The answer must be the full listing, word for word, with no pictures in it.

_Extracted material_
*** Begin section ***

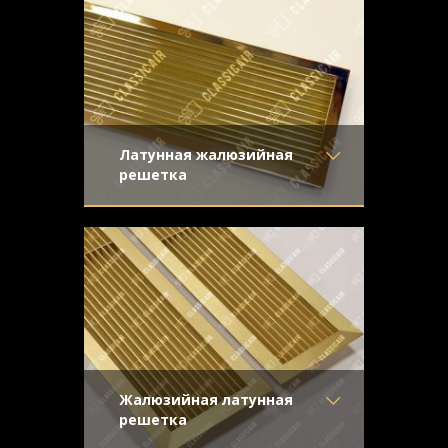
Узор
-
Конструкция
- Жалюзи
Латунная жалюзийная
решетка
Материал
- Латунь
Жалюзийная решетка из полированной
Отделка
- Полированная
латуни для вентиляционного отверстия.
латунь
Жалюзи прямые, крепеж
Узор
-
Конструкция
- Жалюзи
Жалюзийная латунная
решетка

*** End section ***

_Written solution_
Узор
-
Конструкция
- Жалюзи
Латунная жалюзийная
решетка
Материал
- Латунь
Жалюзийная решетка из полированной
Отделка
- Полированная
латуни для вентиляционного отверстия.
латунь
Жалюзи прямые, крепеж
Узор
-
Конструкция
- Жалюзи
Жалюзийная латунная
решетка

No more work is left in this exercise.